[Extracted page text data]
* * *

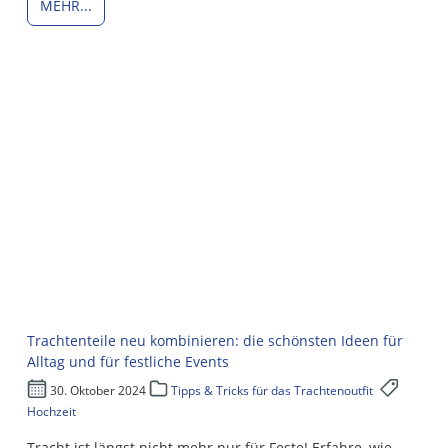
MEHR...
Trachtenteile neu kombinieren: die schönsten Ideen für
Alltag und für festliche Events
30. Oktober 2024
Tipps & Tricks für das Trachtenoutfit
Hochzeit
Tracht ist längst nicht mehr nur für Feste! Erfahre, wie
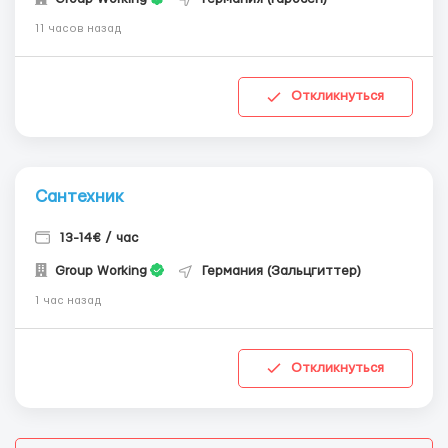
11 часов назад
Откликнуться
Сантехник
13-14€ / час
Group Working
Германия (Зальцгиттер)
1 час назад
Откликнуться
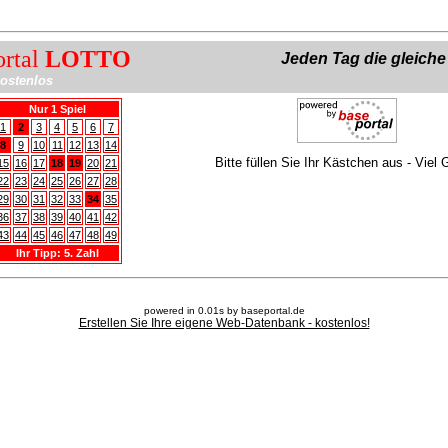
ortal
LOTTO
Jeden Tag die gleich
ostenlos
Nur 1 Spiel
1
2
3
4
5
6
7
8
9
10
11
12
13
14
Bitte füllen Sie Ihr Kästchen aus - Viel 
15
16
17
18
19
20
21
22
23
24
25
26
27
28
29
30
31
32
33
34
35
36
37
38
39
40
41
42
43
44
45
46
47
48
49
Ihr Tipp: 5. Zahl
powered in 0.01s by baseportal.de
Erstellen Sie Ihre eigene Web-Datenbank - kostenlos!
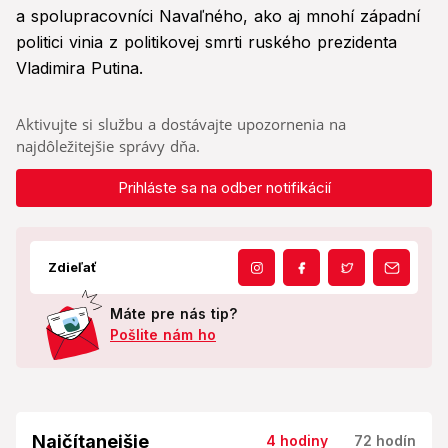
a spolupracovníci Navaľného, ako aj mnohí západní
politici vinia z politikovej smrti ruského prezidenta
Vladimira Putina.
Aktivujte si službu a dostávajte upozornenia na
najdôležitejšie správy dňa.
Prihláste sa na odber notifikácií
Zdieľať
Máte pre nás tip?
Pošlite nám ho
Najčítanejšie
4 hodiny
72 hodín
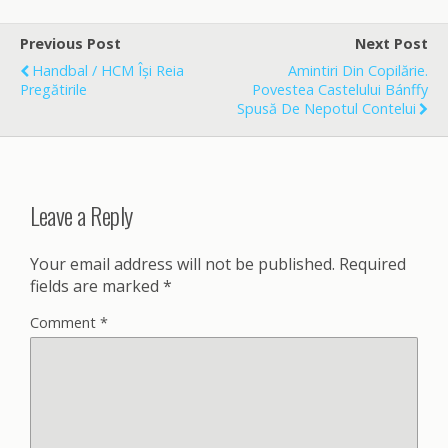
e
i
r
b
l
e
o
Previous Post
Next Post
o
Handbal / HCM Își Reia
Amintiri Din Copilărie.
k
Pregătirile
Povestea Castelului Bánffy
Spusă De Nepotul Contelui
Leave a Reply
Your email address will not be published.
Required
fields are marked
*
Comment
*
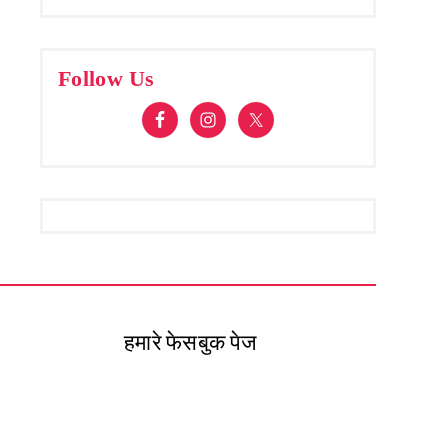
Follow Us
हमारे फेसबुक पेज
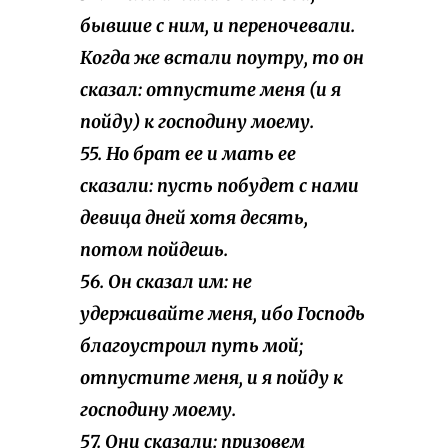
бывшие с ним, и переночевали.
Когда же встали поутру, то он
сказал: отпустите меня (и я
пойду) к господину моему.
55. Но брат ее и мать ее
сказали: пусть побудет с нами
девица дней хотя десять,
потом пойдешь.
56. Он сказал им: не
удерживайте меня, ибо Господь
благоустроил путь мой;
отпустите меня, и я пойду к
господину моему.
57. Они сказали: призовем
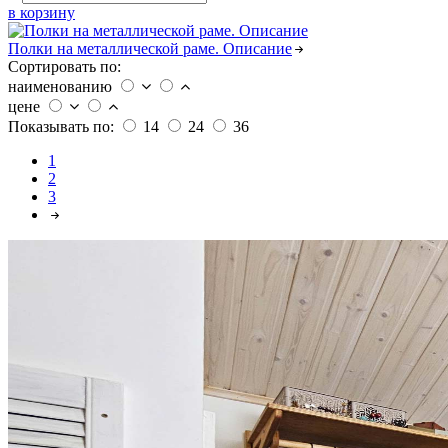
в корзину
Полки на металлической раме. Описание
Сортировать по:
наименованию
цене
Показывать по:
14
24
36
1
2
3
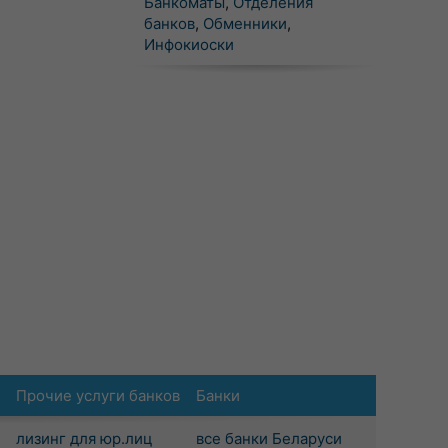
Банкоматы
,
Отделения
банков
,
Обменники
,
Инфокиоски
Прочие услуги банков
Банки
лизинг для юр.лиц
все банки Беларуси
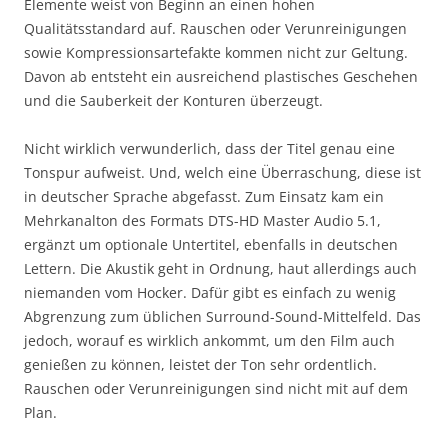
Elemente weist von Beginn an einen hohen
Qualitätsstandard auf. Rauschen oder Verunreinigungen
sowie Kompressionsartefakte kommen nicht zur Geltung.
Davon ab entsteht ein ausreichend plastisches Geschehen
und die Sauberkeit der Konturen überzeugt.
Nicht wirklich verwunderlich, dass der Titel genau eine
Tonspur aufweist. Und, welch eine Überraschung, diese ist
in deutscher Sprache abgefasst. Zum Einsatz kam ein
Mehrkanalton des Formats DTS-HD Master Audio 5.1,
ergänzt um optionale Untertitel, ebenfalls in deutschen
Lettern. Die Akustik geht in Ordnung, haut allerdings auch
niemanden vom Hocker. Dafür gibt es einfach zu wenig
Abgrenzung zum üblichen Surround-Sound-Mittelfeld. Das
jedoch, worauf es wirklich ankommt, um den Film auch
genießen zu können, leistet der Ton sehr ordentlich.
Rauschen oder Verunreinigungen sind nicht mit auf dem
Plan.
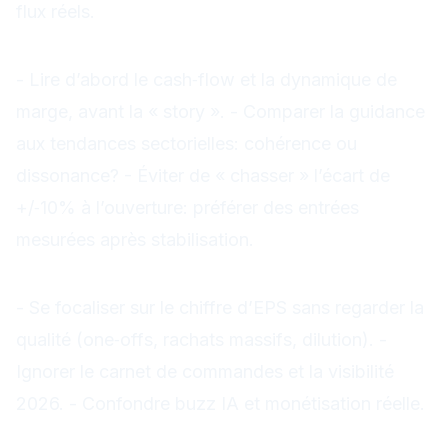
flux réels.
Cas pratiques
- Lire d’abord le cash‑flow et la dynamique de
marge, avant la « story ». - Comparer la guidance
aux tendances sectorielles: cohérence ou
dissonance? - Éviter de « chasser » l’écart de
+/‑10% à l’ouverture: préférer des entrées
mesurées après stabilisation.
Erreurs à éviter
- Se focaliser sur le chiffre d’EPS sans regarder la
qualité (one‑offs, rachats massifs, dilution). -
Ignorer le carnet de commandes et la visibilité
2026. - Confondre buzz IA et monétisation réelle.
Checklist express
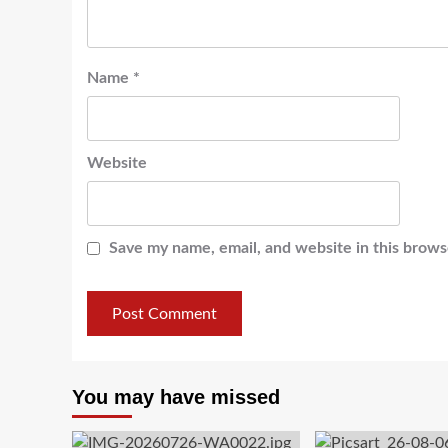
Name
*
Website
Save my name, email, and website in this brows
You may have missed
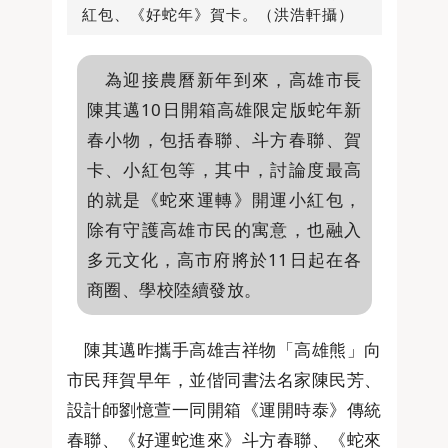
紅包、《好蛇年》賀卡。（洪浩軒攝）
為迎接農曆新年到來，高雄市長
陳其邁10日開箱高雄限定版蛇年新
春小物，包括春聯、斗方春聯、賀
卡、小紅包等，其中，討論度最高
的就是《蛇來運轉》開運小紅包，
除有守護高雄市民的寓意，也融入
多元文化，高市府將於11日起在各
商圈、學校陸續發放。
陳其邁昨攜手高雄吉祥物「高雄熊」向
市民拜賀早年，並偕同書法名家陳民芳、
設計師劉憶萱一同開箱《運開時泰》傳統
春聯、《好運蛇進來》斗方春聯、《蛇來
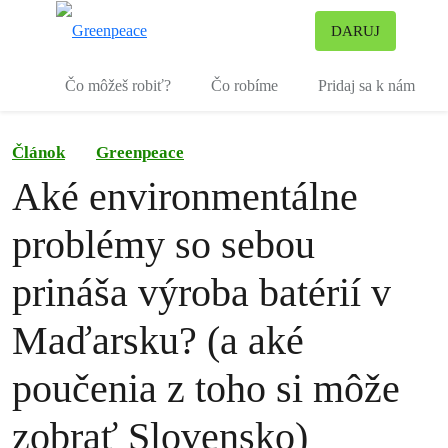
Pr
DARUJ
Ponuka
Čo môžeš robiť?
Čo robíme
Pridaj sa k nám
Článok
Greenpeace
Aké environmentálne
problémy so sebou
prináša výroba batérií v
Maďarsku? (a aké
poučenia z toho si môže
zobrať Slovensko)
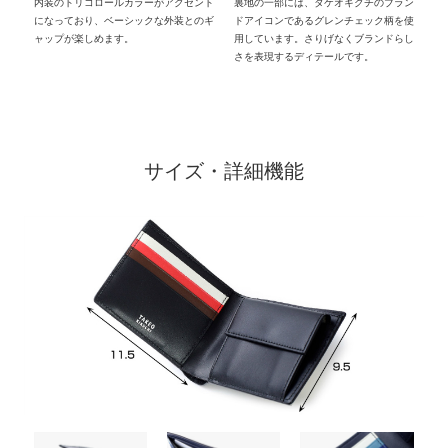
内装のトリコロールカラーがアクセント
裏地の一部には、タケオキクチのブラン
になっており、ベーシックな外装とのギ
ドアイコンであるグレンチェック柄を使
ャップが楽しめます。
用しています。さりげなくブランドらし
さを表現するディテールです。
サイズ・詳細機能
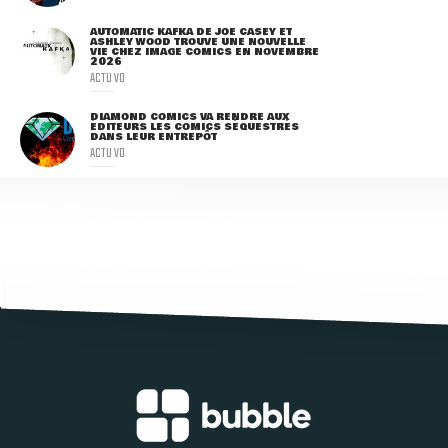
AUTOMATIC KAFKA DE JOE CASEY ET
ASHLEY WOOD TROUVE UNE NOUVELLE
VIE CHEZ IMAGE COMICS EN NOVEMBRE
2026
ACTU VO
DIAMOND COMICS VA RENDRE AUX
ÉDITEURS LES COMICS SÉQUESTRÉS
DANS LEUR ENTREPÔT
ACTU VO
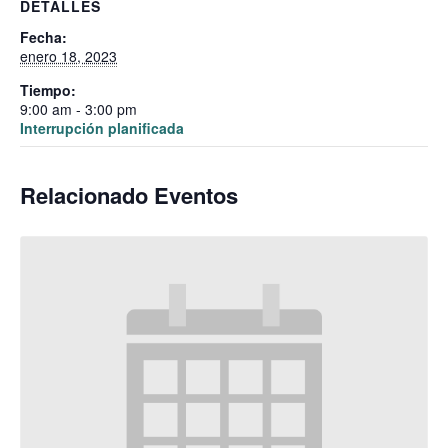
DETALLES
Fecha:
enero 18, 2023
Tiempo:
9:00 am - 3:00 pm
Interrupción planificada
Relacionado Eventos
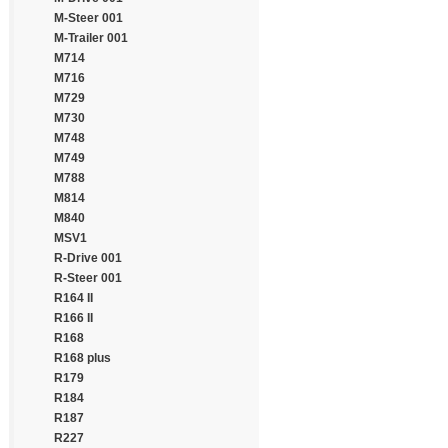
Continental
M-Steer 001
Cooper
M-Trailer 001
Cooper Chengshan
M714
Cossack
M716
Cratos
M729
CrossWind
M730
Daewoo
M748
Dayton
M749
Debica
M788
Deestone
M814
Diamondback
M840
Distance
MSV1
Double Coin
R-Drive 001
Double Happiness
R-Steer 001
Double Road
R164 II
Doublestar
R166 II
Doupro
R168
Drivemaster
R168 plus
Dunlop
R179
Duraturn
R184
Durun
R187
Eced
R227
Ecovision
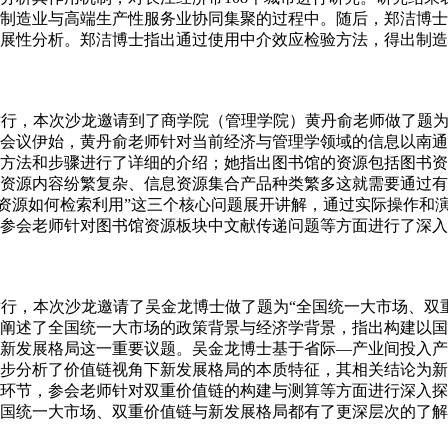
制造业与高端生产性服务业协同集聚的过程中。随后，郑洁博士
展性分析。郑洁博士指出通过使用中介效应检验方法，得出制造
04室举行，本次沙龙邀请到了商学院（管理学院）黄丹俞老师做了
会议伊始，黄丹俞老师针对当前经济与管理学领域的信息以南通
方法和步骤进行了详细的介绍；她指出图书馆的资源包括图书资
资源内容纷繁复杂、信息资源集合产品种类繁多这就需要通过有
信息资源如何检索利用”这三个核心问题展开讲解，通过实际操作
参会老师针对图书馆资源板块中文献传递问题等方面进行了深入
07室举行，本次沙龙邀请了吴金龙博士做了题为“全国统一大市场
阐述了全国统一大市场的政策背景与经济学背景，指出构建以国
新发展格局这一重要议题。吴金龙博士基于省际—产业间投入产
步分析了价值链视角下新发展格局的本质特征，其相关结论为新
环节，参会老师针对双重价值链的构建与测算等方面进行深入探
国统一大市场、双重价值链与新发展格局都有了更深层次的了解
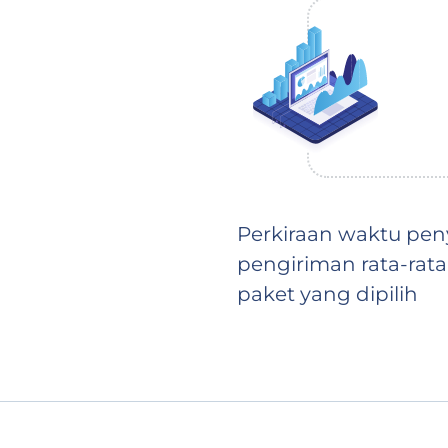
Perkiraan waktu pen
pengiriman rata-rata
paket yang dipilih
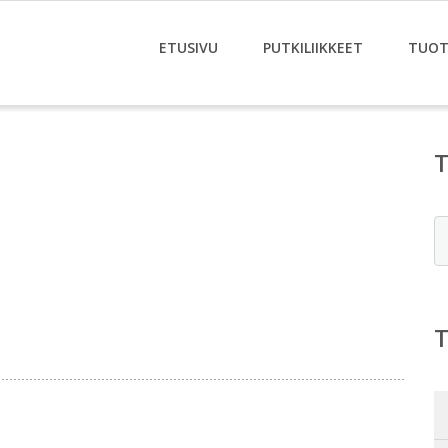
ETUSIVU
PUTKILIIKKEET
TUOT
E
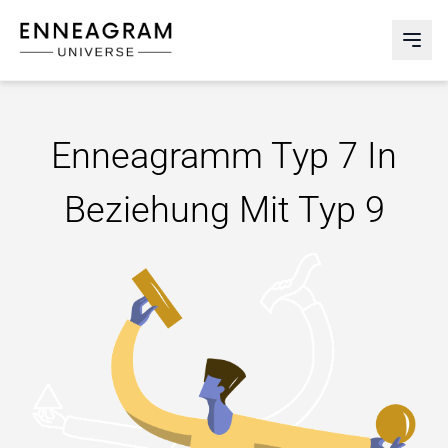
Enneagram Universe
Abri
Enneagramm Typ 7 In
Beziehung Mit Typ 9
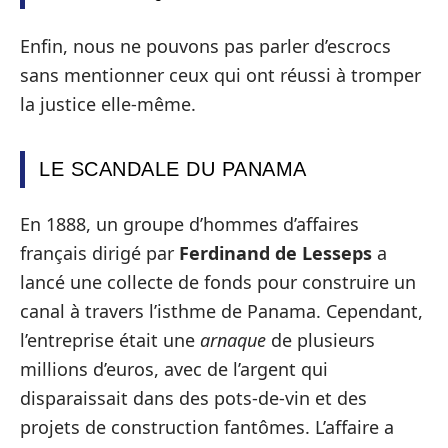
Enfin, nous ne pouvons pas parler d’escrocs
sans mentionner ceux qui ont réussi à tromper
la justice elle-même.
LE SCANDALE DU PANAMA
En 1888, un groupe d’hommes d’affaires
français dirigé par
Ferdinand de Lesseps
a
lancé une collecte de fonds pour construire un
canal à travers l’isthme de Panama. Cependant,
l’entreprise était une
arnaque
de plusieurs
millions d’euros, avec de l’argent qui
disparaissait dans des pots-de-vin et des
projets de construction fantômes. L’affaire a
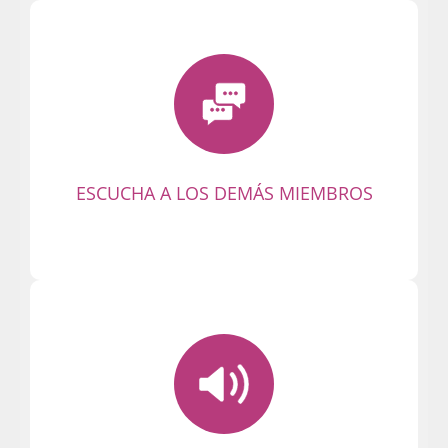
Descubre los mensajes de otros
conectados a la Party. ¡Escucha y
contesta! ¡Empieza conversaciones
emocionantes en privado!
ESCUCHA A LOS DEMÁS MIEMBROS
Recuerda que en el Chat Albacete nadie
te conoce ni sabe quién eres. Se busca
buen rollo y cachondeo. ¡Empieza la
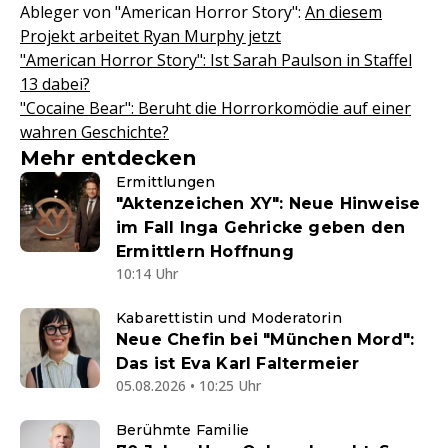
Ableger von "American Horror Story":
An diesem
Projekt arbeitet Ryan Murphy jetzt
"American Horror Story": Ist Sarah Paulson in Staffel
13 dabei?
"Cocaine Bear": Beruht die Horrorkomödie auf einer
wahren Geschichte?
Mehr entdecken
Ermittlungen
"Aktenzeichen XY": Neue Hinweise
im Fall Inga Gehricke geben den
Ermittlern Hoffnung
10:14 Uhr
Kabarettistin und Moderatorin
Neue Chefin bei "München Mord":
Das ist Eva Karl Faltermeier
05.08.2026 • 10:25 Uhr
Berühmte Familie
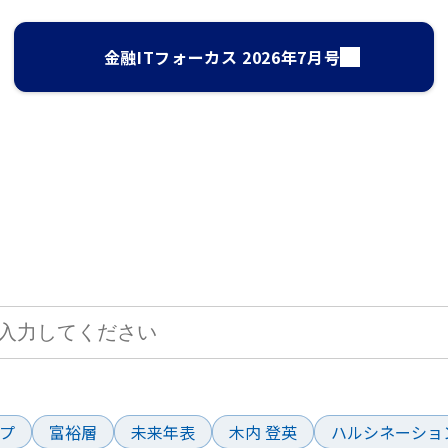
金融ITフォーカス 2026年7月号
サイト検索
して、お求めの情報を探すことができます。
ド
プ
富裕層
未来年表
木内 登英
ハルシネーショ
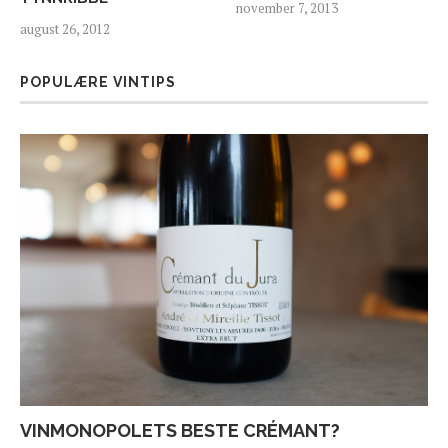
november 7, 2013
august 26, 2012
POPULÆRE VINTIPS
VINMONOPOLETS BESTE CRÉMANT?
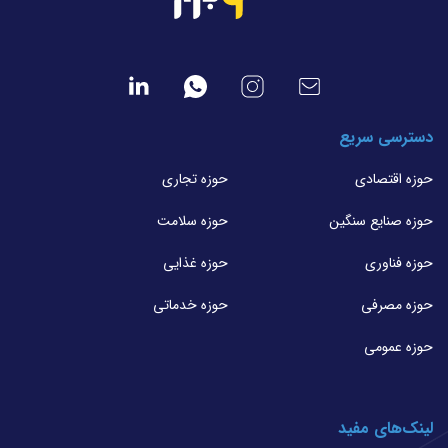
دسترسی سریع
حوزه اقتصادی
حوزه تجاری
حوزه صنایع سنگین
حوزه سلامت
حوزه فناوری
حوزه غذایی
حوزه مصرفی
حوزه خدماتی
حوزه عمومی
لینک‌های مفید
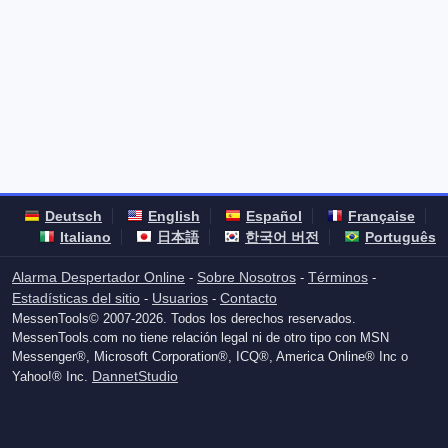
Deutsch
English
Español
Française
Italiano
日本語
한국어 버전
Português
Alarma Despertador Online
Sobre Nosotros
Términos
-
-
-
Estadísticas del sitio
Usuarios
Contacto
-
-
MessenTools© 2007-2026. Todos los derechos reservados.
MessenTools.com no tiene relación legal ni de otro tipo con MSN
Messenger®, Microsoft Corporation®, ICQ®, America Online® Inc o
DannetStudio
Yahoo!® Inc.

* * *

■ What to produce
The word "COMICS" appears on some lines of the data above; count those lines and return only the number.

■ Task answer
3